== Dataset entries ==

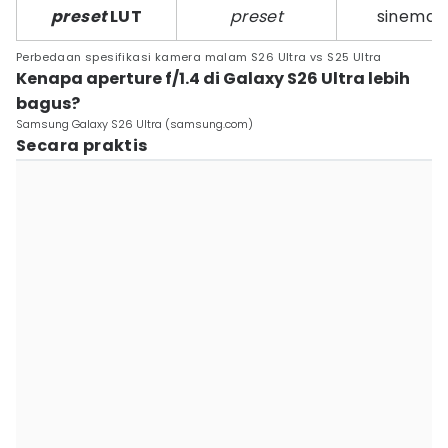
preset
LUT
preset
sinemati
Perbedaan spesifikasi kamera malam S26 Ultra vs S25 Ultra
Kenapa aperture f/1.4 di Galaxy S26 Ultra lebih
bagus?
Samsung Galaxy S26 Ultra (samsung.com)
Secara praktis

== WORK REQUEST ==
Go line by line through the data above and count those holding "Galaxy"; report the number alone.

== RESPONSE TO THE TASK ==
2